• Problem to solve: Look through the entries below and count the lines that contain "инкубатор". Reply with that number only.

[Records shown Boundary: Start]

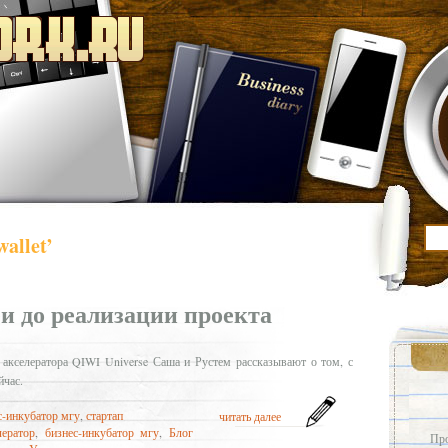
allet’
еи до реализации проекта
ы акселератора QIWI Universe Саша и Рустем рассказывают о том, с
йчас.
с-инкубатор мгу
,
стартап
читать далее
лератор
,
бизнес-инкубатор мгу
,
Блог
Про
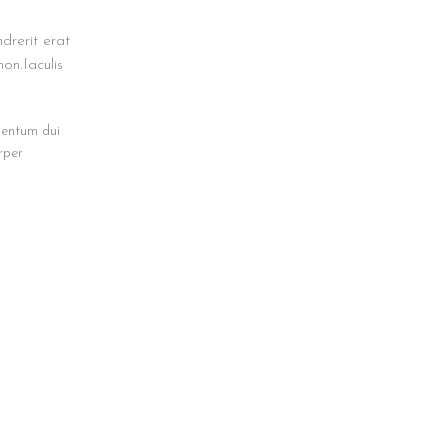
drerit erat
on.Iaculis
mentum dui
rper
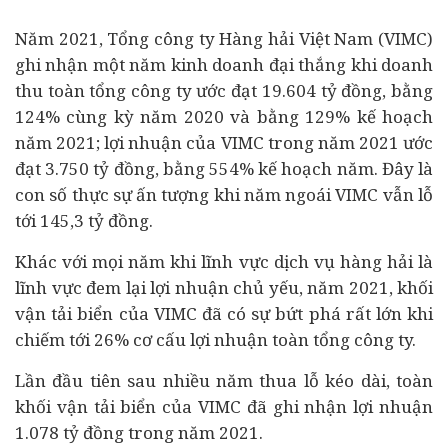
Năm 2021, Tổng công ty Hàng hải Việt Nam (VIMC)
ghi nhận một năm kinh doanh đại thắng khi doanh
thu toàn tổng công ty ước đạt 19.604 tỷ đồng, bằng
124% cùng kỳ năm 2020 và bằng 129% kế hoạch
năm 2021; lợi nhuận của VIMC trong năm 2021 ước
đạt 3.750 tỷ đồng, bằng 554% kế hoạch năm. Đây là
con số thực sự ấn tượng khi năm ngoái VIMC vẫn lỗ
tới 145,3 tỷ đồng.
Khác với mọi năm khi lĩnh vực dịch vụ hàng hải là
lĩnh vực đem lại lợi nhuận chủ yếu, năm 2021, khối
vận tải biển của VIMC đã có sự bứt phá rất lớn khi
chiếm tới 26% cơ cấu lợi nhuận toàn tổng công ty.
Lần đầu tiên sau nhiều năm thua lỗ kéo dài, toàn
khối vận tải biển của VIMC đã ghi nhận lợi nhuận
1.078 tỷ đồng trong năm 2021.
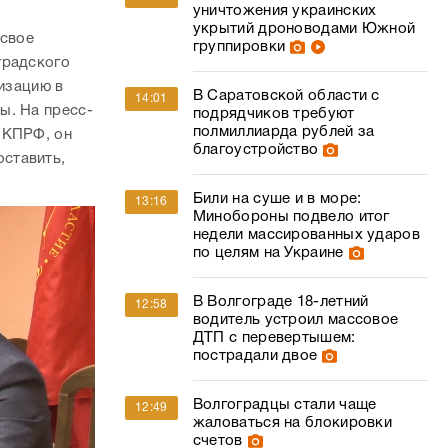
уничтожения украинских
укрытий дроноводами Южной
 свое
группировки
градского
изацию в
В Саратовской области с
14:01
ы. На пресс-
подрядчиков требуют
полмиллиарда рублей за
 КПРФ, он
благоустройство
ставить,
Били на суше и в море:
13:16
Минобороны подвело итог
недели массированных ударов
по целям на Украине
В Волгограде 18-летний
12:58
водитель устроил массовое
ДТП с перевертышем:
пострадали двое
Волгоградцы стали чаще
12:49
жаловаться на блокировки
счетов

[Records shown Boundary: End]
[Records shown Boundary: Start]

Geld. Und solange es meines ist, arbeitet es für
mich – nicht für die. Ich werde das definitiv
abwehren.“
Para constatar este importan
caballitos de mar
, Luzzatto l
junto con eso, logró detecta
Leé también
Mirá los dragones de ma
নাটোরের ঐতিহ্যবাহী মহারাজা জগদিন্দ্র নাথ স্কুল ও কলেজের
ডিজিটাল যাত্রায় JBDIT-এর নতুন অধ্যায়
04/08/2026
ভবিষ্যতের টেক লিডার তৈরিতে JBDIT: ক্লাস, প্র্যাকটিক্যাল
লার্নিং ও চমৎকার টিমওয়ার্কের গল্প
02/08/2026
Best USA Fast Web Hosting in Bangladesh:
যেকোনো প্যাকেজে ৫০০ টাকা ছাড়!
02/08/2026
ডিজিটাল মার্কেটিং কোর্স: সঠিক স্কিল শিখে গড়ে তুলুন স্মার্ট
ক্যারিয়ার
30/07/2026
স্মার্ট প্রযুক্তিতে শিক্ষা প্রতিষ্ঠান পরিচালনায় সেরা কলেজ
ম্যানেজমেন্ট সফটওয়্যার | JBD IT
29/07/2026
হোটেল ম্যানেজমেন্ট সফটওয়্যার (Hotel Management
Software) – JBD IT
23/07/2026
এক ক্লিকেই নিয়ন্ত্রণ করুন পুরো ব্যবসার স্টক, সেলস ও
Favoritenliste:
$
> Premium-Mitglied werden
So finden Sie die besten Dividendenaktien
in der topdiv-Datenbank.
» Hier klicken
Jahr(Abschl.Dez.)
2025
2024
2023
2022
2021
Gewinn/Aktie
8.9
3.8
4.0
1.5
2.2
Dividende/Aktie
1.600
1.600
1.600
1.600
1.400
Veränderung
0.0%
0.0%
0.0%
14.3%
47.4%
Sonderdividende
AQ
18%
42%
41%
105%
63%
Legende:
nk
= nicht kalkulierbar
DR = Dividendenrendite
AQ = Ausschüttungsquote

[Records shown Boundary: End]

• Solution for this task: 2